**What you should do**
What lines in the records below contain the string "with"? Copy every one.

= = = = = = =

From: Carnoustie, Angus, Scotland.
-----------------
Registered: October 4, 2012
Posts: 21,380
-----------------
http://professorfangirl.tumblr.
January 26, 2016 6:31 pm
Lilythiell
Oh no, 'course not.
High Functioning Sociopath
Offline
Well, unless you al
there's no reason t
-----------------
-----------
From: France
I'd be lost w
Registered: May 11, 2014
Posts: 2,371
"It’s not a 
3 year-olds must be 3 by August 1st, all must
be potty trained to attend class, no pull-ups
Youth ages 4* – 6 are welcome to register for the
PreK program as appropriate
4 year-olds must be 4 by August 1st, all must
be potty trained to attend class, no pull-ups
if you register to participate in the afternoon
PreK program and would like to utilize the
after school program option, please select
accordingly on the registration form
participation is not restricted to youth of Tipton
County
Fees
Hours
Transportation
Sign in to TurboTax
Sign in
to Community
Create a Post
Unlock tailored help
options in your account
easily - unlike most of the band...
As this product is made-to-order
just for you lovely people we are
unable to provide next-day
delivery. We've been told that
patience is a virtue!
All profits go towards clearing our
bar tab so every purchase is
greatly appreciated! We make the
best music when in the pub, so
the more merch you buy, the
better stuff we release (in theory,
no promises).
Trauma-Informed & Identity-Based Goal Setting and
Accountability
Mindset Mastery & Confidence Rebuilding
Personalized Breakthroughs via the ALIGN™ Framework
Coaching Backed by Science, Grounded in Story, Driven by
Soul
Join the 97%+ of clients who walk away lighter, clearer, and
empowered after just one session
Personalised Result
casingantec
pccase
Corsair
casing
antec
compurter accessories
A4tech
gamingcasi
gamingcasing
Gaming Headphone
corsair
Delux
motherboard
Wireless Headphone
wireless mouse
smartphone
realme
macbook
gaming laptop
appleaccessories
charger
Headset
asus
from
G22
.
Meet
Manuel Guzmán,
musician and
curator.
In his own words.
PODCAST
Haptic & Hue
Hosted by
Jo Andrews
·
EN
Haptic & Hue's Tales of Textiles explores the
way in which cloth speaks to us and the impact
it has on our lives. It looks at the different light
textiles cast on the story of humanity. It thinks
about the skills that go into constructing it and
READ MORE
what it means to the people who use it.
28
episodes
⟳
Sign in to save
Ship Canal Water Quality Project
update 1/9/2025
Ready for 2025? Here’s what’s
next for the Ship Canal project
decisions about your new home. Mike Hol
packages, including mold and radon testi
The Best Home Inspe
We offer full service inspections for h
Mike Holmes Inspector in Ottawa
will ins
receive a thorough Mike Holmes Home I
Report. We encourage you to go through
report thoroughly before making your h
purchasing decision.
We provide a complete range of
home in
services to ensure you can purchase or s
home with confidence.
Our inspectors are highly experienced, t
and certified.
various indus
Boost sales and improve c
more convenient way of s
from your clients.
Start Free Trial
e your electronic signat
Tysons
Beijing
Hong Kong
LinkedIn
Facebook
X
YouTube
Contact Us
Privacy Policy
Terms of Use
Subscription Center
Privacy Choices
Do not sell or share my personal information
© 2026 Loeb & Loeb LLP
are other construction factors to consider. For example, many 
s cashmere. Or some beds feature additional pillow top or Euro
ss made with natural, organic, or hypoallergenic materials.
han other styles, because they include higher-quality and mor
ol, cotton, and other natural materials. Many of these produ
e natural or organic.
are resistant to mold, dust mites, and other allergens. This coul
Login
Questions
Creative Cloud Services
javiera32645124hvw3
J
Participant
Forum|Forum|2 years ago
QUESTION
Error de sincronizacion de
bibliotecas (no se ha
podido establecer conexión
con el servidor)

= = = = = = =

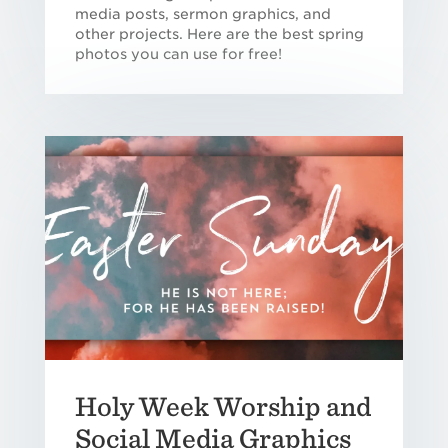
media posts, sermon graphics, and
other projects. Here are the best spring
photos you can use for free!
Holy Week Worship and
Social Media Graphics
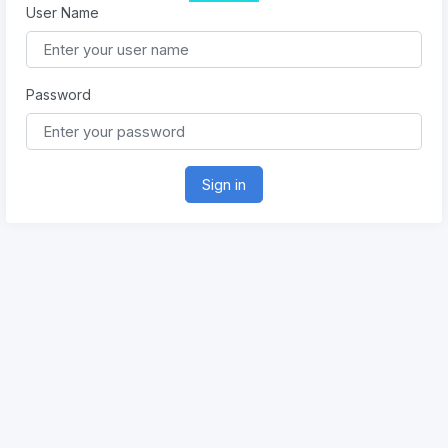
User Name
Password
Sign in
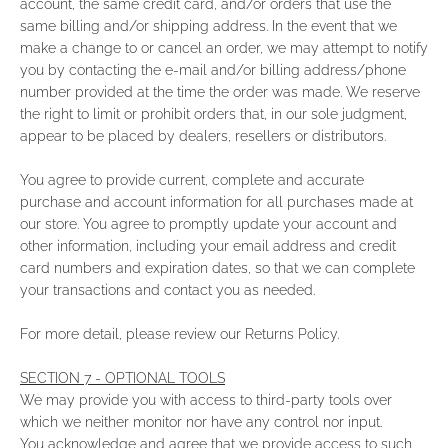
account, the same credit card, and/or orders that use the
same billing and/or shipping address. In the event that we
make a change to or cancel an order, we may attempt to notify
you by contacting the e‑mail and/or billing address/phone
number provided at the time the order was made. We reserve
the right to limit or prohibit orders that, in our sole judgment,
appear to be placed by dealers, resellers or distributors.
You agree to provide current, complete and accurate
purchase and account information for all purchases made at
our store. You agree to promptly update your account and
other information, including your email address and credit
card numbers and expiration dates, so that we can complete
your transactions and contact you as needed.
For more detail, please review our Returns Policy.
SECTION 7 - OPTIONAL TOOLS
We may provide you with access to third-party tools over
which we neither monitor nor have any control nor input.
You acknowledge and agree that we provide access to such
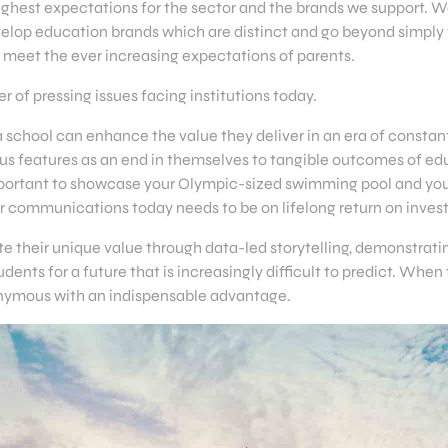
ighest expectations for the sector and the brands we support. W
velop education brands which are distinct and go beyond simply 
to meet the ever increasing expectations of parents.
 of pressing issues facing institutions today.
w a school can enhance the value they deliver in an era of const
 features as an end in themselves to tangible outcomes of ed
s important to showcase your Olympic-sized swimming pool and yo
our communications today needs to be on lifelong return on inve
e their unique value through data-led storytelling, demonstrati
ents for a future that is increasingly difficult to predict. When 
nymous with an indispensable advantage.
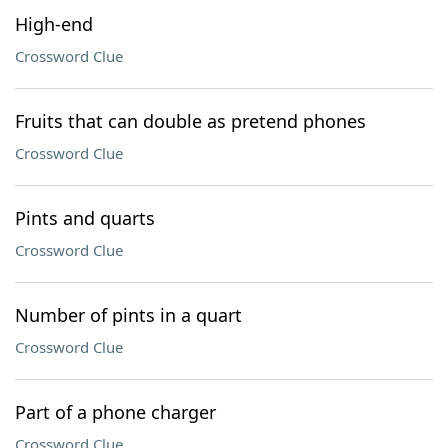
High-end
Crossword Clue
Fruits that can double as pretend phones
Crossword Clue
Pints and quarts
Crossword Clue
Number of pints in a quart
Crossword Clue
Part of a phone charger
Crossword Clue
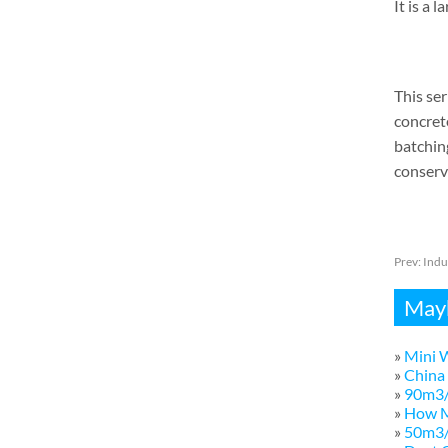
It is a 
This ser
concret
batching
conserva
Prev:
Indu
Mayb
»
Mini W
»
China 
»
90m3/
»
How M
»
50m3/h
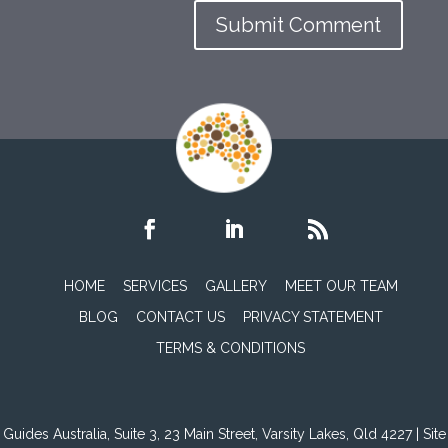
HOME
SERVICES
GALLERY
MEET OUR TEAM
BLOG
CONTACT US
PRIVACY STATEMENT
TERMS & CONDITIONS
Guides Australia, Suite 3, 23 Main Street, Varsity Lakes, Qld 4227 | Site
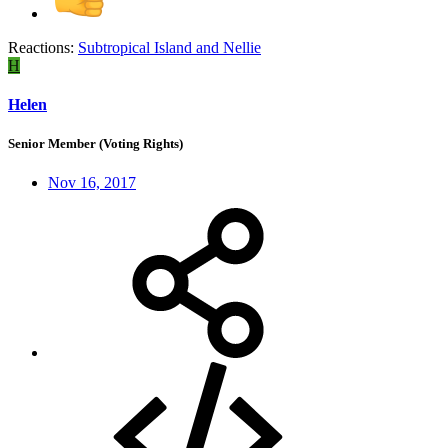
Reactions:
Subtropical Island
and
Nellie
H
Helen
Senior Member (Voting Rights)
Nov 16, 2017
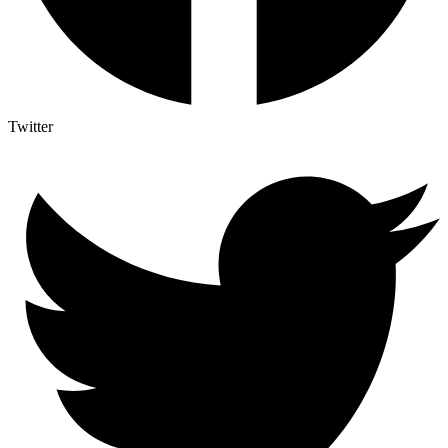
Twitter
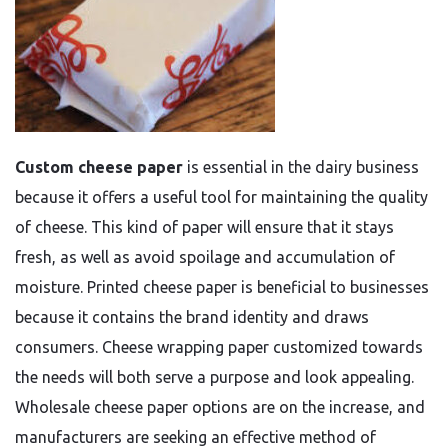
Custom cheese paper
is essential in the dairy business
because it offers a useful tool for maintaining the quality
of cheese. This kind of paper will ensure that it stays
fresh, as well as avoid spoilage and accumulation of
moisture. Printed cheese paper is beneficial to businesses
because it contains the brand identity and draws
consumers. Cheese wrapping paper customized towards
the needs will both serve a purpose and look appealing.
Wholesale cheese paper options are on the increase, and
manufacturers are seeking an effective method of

= = = = = = =

**Your solution**
home with confidence.
ss made with natural, organic, or hypoallergenic materials.
We may provide you with access to third-party tools over
nymous with an indispensable advantage.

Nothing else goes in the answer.